さらに、ここまできてなお、自分一人でオメガを守ることができないというジレンマや後悔、独占欲など、様々な感情が襲いかかることが想像される。そもそも番に対しての独占欲が強いとされるアルファが、番候補のオメガに対して、それらの複雑な感情を一つ一つ乗り越えて、全てを受け入れるという決断をしなければ、この治療は成立しない。
潤は、尚紀の番に求められる条件を改めて辿ると気が遠くなる思いだ。
まず、生半可な気持ちでは無理だ。これまで心を縛ってきた前の番への気持ちを断ち切るほどの愛情をもって尚紀を包み込まないと成功しないのだろう。たしかに尚紀は可愛いし、モデルだし、アルファからモテるに違いない。しかし、そんな面倒くさいオメガと番いたいアルファなど、どれだけいるというのか。
さらに、颯真自身が尚紀を可愛がっていることもあって、相手のアルファに求めるハードルは上がってしまっているだろう。となると、ますます相手は…。いや、そう考えると、いっそのこと、颯真が尚紀を番にするというのは手っ取り早くないか……?
その思いつきに、潤は気持ちが揺れた。
それは、自分に、義兄ができるかもしれないということだ。これまで不思議なことに一瞬たりとも想像もしたことがなかった可能性だ。

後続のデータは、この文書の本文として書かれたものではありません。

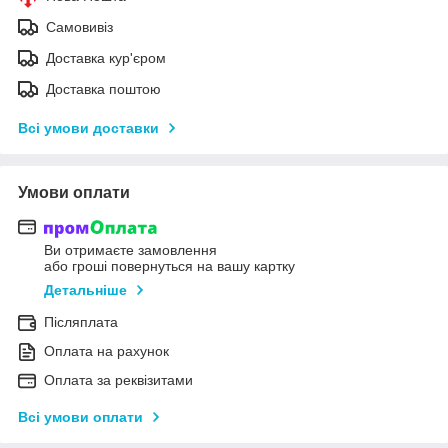
Самовивіз
Доставка кур'єром
Доставка поштою
Всі умови доставки
Умови оплати
Ви отримаєте замовлення
або гроші повернуться на вашу картку
Детальніше
Післяплата
Оплата на рахунок
Оплата за реквізитами
Всі умови оплати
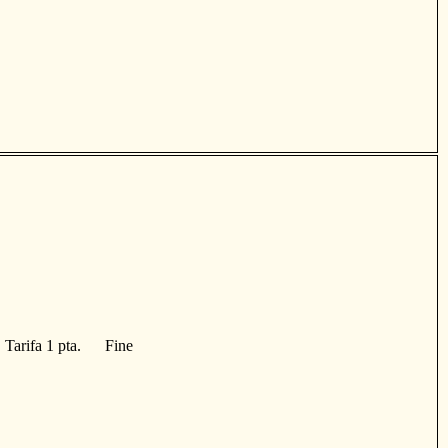
a. Tarifa 1 pta. Fine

尚紀の相手が誰なのか。颯真に聞いてみたかったが、尚紀を飛ばすのは順番が違う気がして、躊躇って、口に出すことができなかった。
「……尚紀には幸せになってほしいよな」
潤は頷いた。
「そうだね……。また会いに行くよ」
「大喜びしてたろ。好かれてるな」
颯真が視線を流してくるのを、潤もやんわりと受け止める。ただ先程とは少し違う気持ちが篭もるのは仕方が無い。
「あの子は、もともと颯真が大好きなんだよ。颯真先生にそっくりを連呼された」
はは、と颯真は声を上げる。
「双子だから仕方ない。違うところを期待されても困るな」
ハンドルを握りながらそう軽口を叩いた。